Friedrich Nietzsche escreveu, em Para Além do Bem e do Mal, que toda grande filosofia é a autoconfissão involuntária de seu autor. A intuição é correta, mas — como Olavo de Carvalho mostra — insuficiente. A filosofia é autoconfissão apenas onde o filósofo aceita que a autoconfissão obrigue. Onde a autoconfissão obriga ainda mais é onde o filósofo finge que ela não obriga: e o próprio fingimento entra, então, no que se confessa. O caso Sartre não é apenas Sartre dizendo o que pensa; é Sartre fingindo que sua vida não desmente o que pensa, e essa ficção é parte do que ele pensa. O caso de toda ideologia totalitária não é apenas o que ela diz; é o que ela faz contradizendo o que diz, e essa contradição é parte do que ela é.

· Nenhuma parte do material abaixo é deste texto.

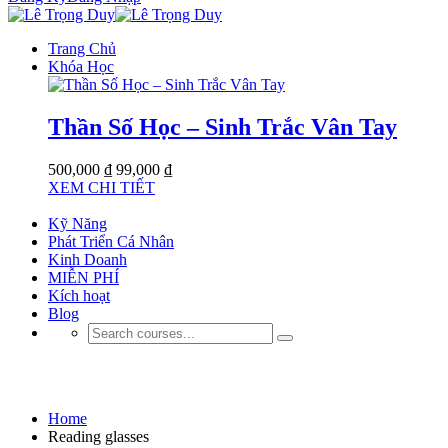
Trang Chủ
Khóa Học
Thần Số Học – Sinh Trắc Vân Tay
500,000 ₫
99,000 ₫
XEM CHI TIẾT
Kỹ Năng
Phát Triển Cá Nhân
Kinh Doanh
MIỄN PHÍ
Kích hoạt
Blog
Reading glasses
Home
Reading glasses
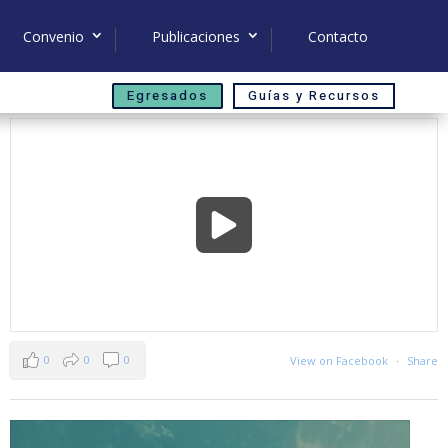
Convenio
Publicaciones
Contacto
Egresados
Guías y Recursos
0
0
0
View on Facebook
·
Share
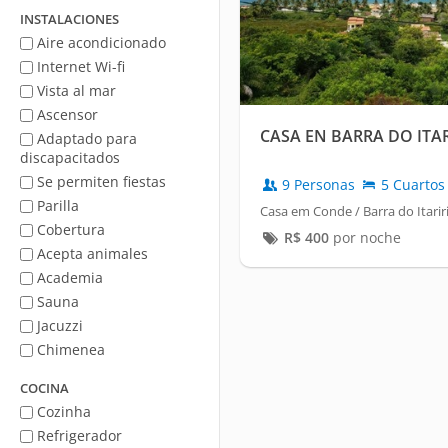
mar
INSTALACIONES
Aire acondicionado
Internet Wi-fi
Vista al mar
Ascensor
CASA EN BARRA DO ITAR
Adaptado para
discapacitados
Se permiten fiestas
9 Personas
5 Cuartos
Parilla
Casa em Conde / Barra do Itarir
Cobertura
R$
400
por noche
Acepta animales
Academia
Sauna
Jacuzzi
Chimenea
COCINA
Cozinha
Refrigerador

Resta o caminho de volta. Não há, em filosofia, atalho. A unidade entre logos e bios — a phronesis aristotélica,[18] o junzi confuciano, a sapientia tomista — não se restitui por decreto nem por reforma curricular. Restitui-se um filósofo de cada vez, uma vida de cada vez, uma decisão concreta de cada vez. Quando o leitor que acompanha o mundo da filosofia volta ao seu livro, à sua sala, à sua mesa de trabalho, é nessa pequena escala — invisível à universidade, invisível ao mercado editorial — que a tarefa se cumpre. Cada vida pensada com integridade é, hoje, um ato de resistência civilizacional silenciosa. A grande filosofia, no nosso tempo, talvez já não venha da cátedra; talvez venha, como veio em Camus, do lado de fora dela. É para isso que importa ler — com olhos abertos para a doutrina e para a vida, sem aceitar uma sem a outra, sem confundir nenhuma das duas com o que ela não é.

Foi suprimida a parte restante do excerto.